Clarendon joins municipalities in seeking changes to tax cap
CLARENDON – The Clarendon Town Board is joining other municipalities around the state in a grass-roots initiative relating to the current tax cap.
Municipal officials are bound by a tax cap set by the state, limiting tax increases to no more than 2 percent annually. (Municipalities have the option of overriding the cap.)
Clarendon Town Board members last week agreed to sign a letter to Gov. Cuomo requesting, “… that the current Tax Cap legislation be revisited and amended in such ways as to alleviate what I am certain were its unforeseen negative consequences.”
In a letter dated Dec. 8, 2015, Orchard Park (Erie County) Supervisor Dr. Patrick J. Keem invited municipalities around the state to join together in signing letters to the governor which will be presented to his office before the end of this month.

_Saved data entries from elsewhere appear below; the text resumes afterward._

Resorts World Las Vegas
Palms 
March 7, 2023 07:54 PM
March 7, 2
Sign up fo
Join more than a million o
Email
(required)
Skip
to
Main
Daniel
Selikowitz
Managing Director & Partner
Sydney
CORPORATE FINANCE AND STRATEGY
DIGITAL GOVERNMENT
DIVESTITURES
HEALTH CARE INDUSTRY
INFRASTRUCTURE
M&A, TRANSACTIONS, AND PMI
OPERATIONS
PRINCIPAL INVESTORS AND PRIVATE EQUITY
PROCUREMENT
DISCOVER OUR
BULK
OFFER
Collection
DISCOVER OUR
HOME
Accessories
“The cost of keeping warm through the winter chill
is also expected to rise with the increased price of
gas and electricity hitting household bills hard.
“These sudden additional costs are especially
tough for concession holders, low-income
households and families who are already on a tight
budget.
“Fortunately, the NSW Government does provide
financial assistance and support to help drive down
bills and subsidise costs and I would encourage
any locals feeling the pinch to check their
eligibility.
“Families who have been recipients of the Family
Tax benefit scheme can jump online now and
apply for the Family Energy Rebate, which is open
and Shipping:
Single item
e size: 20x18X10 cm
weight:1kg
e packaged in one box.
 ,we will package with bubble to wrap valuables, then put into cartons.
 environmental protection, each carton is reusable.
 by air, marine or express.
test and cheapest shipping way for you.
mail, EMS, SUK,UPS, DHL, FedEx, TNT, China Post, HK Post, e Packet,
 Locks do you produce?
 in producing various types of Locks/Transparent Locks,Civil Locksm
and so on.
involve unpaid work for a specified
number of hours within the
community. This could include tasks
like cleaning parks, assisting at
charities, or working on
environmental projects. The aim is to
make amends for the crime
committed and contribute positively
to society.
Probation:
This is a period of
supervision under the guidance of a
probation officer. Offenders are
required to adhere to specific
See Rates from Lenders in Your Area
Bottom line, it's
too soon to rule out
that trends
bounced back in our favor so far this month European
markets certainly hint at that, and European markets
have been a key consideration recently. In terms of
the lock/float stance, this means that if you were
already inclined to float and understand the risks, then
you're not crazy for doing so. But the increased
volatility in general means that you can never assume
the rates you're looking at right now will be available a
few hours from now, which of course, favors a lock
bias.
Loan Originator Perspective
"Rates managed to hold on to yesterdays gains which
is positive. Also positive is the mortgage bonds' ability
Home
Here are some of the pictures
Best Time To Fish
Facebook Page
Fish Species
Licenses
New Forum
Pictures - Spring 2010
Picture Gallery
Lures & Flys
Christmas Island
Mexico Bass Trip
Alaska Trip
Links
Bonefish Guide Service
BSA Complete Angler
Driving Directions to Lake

Keem is also asking one elected official to serve as a community’s point of contact in regards to the tax cap and that one elected official be willing to travel to Albany on a date yet to be determined to meet with and encourage the governor and locally elected state officials to take some positive action.
“We are of the opinion that the time has come for local officials to do what we do best, namely, personally represent and attend to the needs of our respective communities,” Supervisor Keem wrote.
He called the current tax cap, “unsustainable at the local level,” and asked community leaders to work with all parties to achieve a tax cap that benefits residents.
The form letter thanks the governor for his determination to bring tax relief to residents of the state. However, “… in the absence of mandate relief and/or increased state and federal aid, and given the reality of stagnated revenue streams, in spite of our ongoing efforts to consolidate services where feasible, local governments have begun to experience financial stress, and is some cases distress, in our efforts to comply with the current iteration of the tax cap,” the letter states.
Additionally the letter states many local communities are having to draw down to reserve funds to unhealthy levels, reduce services, eliminate some employees and submit to options that, in the long term, “will prove costly both in terms of service and expenses (e.g., infrastructure).”
“Furthermore, it appears that the tax cap is not currently applied in an equitable manner among all governments,” the letter continues.
Clarendon officials say that it is hoped that personal contact and visits to Albany will help to address the situation and note highway superintendents annually travel to Albany to discuss concerns, issues and funding.